Hove's often grotesque novel, filled with violent images and their aftermath, carries the reader towards a situation which is perhaps painfully predictable to us. Janita haltingly describes the conversation and circumstances preceding her rape, and the events and reactions which transpired afterwards:
" 'Then I do not know what happened, Marita. The police came and took me to their camp, but my mother said, 'The man who did this is the child's friend. We like him, so do not put him in jail. The only problem is the child felt the first pains of pleasure. That is why she came to tell you the story. We like Chisaga very much. He eats here every day. He is not a bad manÉ' So the police shook their heads and went to Manyepo. Manyepo threw his hands into the air with anger. 'My cook cannot do such things. Leave him alone or I will drive him to the District Commissioner. You catch Maringi and Chatora, the bastards have given enough trouble to my workers. You catch them and bring them here. I will castrate the bloody fools in front of everybodyÉ' That was the end Marita. That was the end of the hornbill's journey. The wind had taken the hornbill to the wrong destination. So I sit here alone with the wounds which my mother thinks will give me pleasure one day. Blood flowing all the time, hurting my inside as I think of the day they brought you, Marita, worn out with abuse, worn out like an old piece of cloth, torn inside, torn like a worthless thing that nobody cares about." Bones, Page 93
Here, in a novel that is mainly concerned with the experiences, cares, struggles, pain, and strength of women, is a woman stripped of any power, dignity, and security she might hold. Placed in the context of a "postcolonial" novel, one cannot help but draw the comparison between the woman and the country. It has been literary tradition since medieval times to use the female character as a symbol of nation: when she is strong, the nation is strong; when she is weak, the nation is weak; when she is raped, the nation, too, has been invaded and violated.
Janita has been, until this point, a character who seems a likely heir to Marita's strength and resolve. She, too, toils in the fields of Manyempo, laboring under harsh conditions in her own homeland, but on this stranger's land.
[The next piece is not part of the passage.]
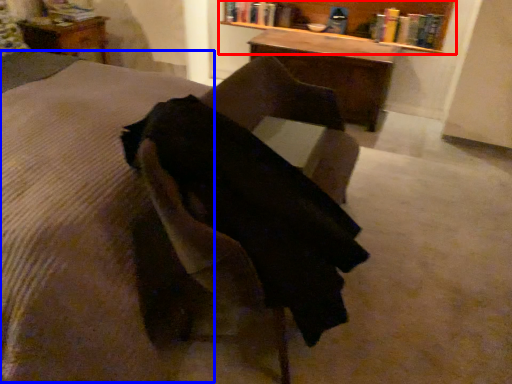 Question: Which object appears farthest to the camera in this image, bookcase (highlighted by a red box) or mattress (highlighted by a blue box)?

Choices:
 (A) bookcase
 (B) mattress

Answer: (A) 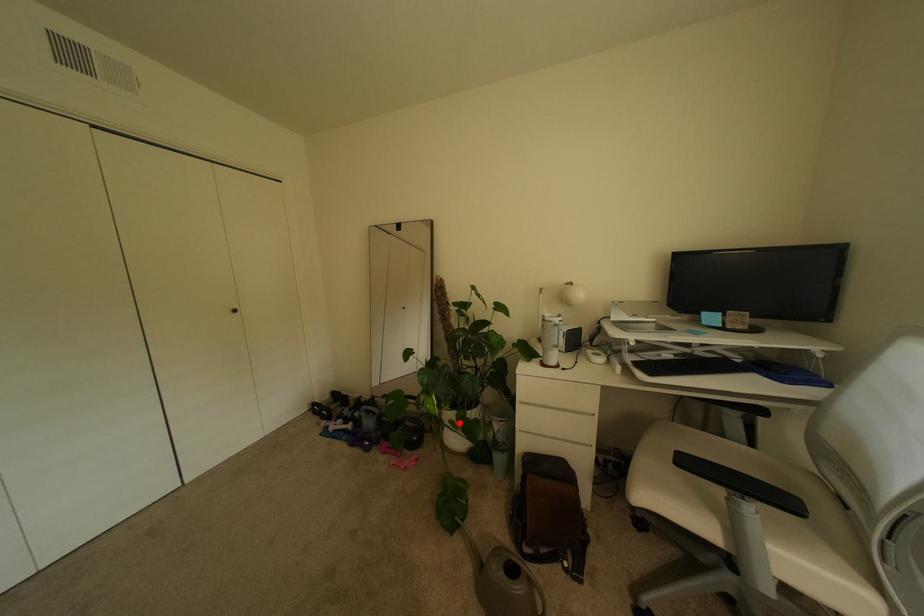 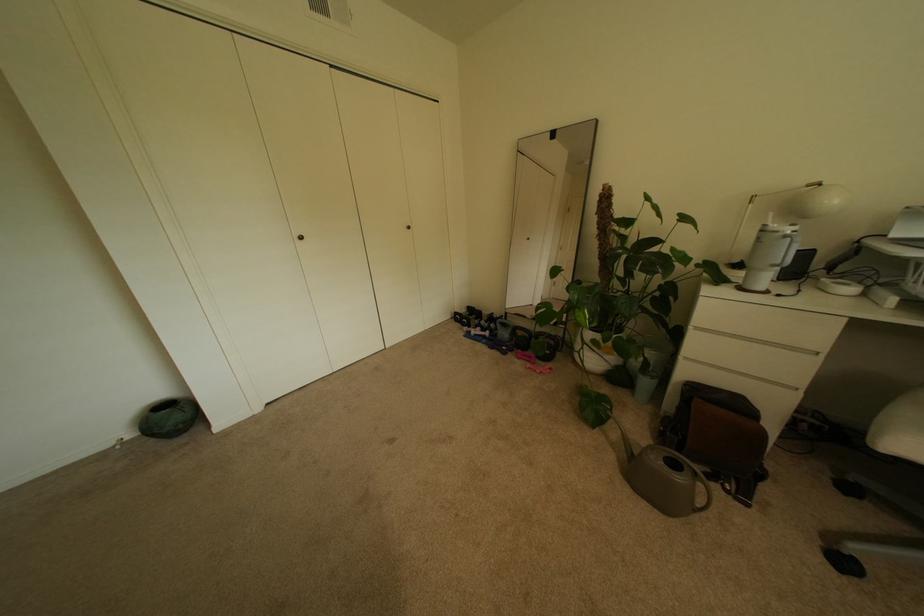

She, too, exists in the world of freedom fighters, and the stigma attached to them by those in power, and she, too, is bound by strong emotional ties to Marita's lost son. She is violated and wounded by Chigasa, who is privileged enough to work in Manyepo's kitchen and receive special favors from the white boss. His proximity and relationship to Manyepo distinguish Chigasa from the other workers, place him on a higher plane, closer to the "people without knees."
It is in this way that Janita's rape mirrors Marita's "interrogation" by the government following her son's disappearance; this comparison is noted in Janita's own recollection (see above). Both of these women have been violated and abused by persons whose very nature and exsistence have been created by the process of colonialism in Zimbabwe. These power structures of near-slavery, of resistance movements, and of harsh government are directly related to the colonization done by the kneeless "white locusts" and the residual issues of regaining power after independence. Thus, as the country is figuratively raped and exploited by the men such as Manyepo, so are the structures of society broken down drastically enough that men such as Chigasa may literally and tragically rape Janita. She may be considered functional afterwards, but she is violently ravaged.
One must ask why, if after two novels in a class on postcolonial literature, we have read of two rapes, perpetrated not by the colonizers (which might somehow be simpler for the reader to digest and react to with appropriate rage and disgust) but rather, by these women's peers and countrymen, this particular crime is so identified with notions of the postcolonial.